Recorded data
*-*-*

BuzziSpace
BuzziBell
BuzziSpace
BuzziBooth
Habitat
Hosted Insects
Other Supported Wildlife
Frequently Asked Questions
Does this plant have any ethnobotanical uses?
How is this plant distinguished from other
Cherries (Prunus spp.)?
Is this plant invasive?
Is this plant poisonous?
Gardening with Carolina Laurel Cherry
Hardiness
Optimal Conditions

*-*-*

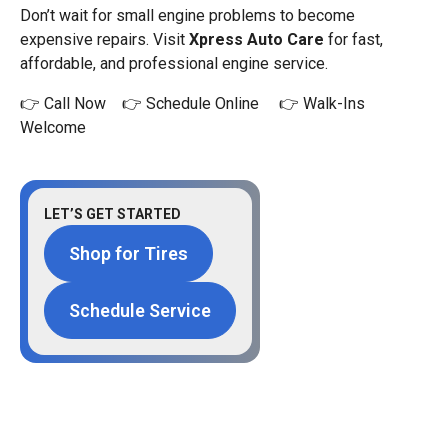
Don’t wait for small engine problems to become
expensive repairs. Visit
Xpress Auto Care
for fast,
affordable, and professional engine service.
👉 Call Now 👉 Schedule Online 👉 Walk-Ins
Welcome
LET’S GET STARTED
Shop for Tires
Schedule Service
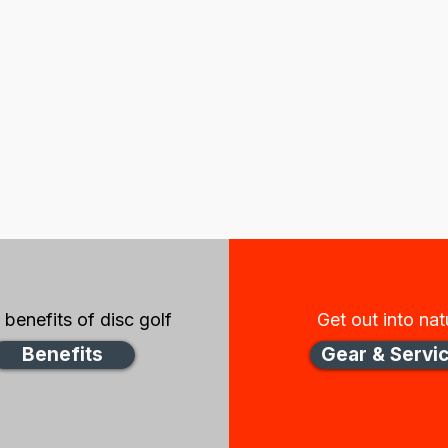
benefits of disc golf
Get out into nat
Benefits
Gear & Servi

*-*-*

Count the lines above that contain the word "engine", and reply with only that number.

2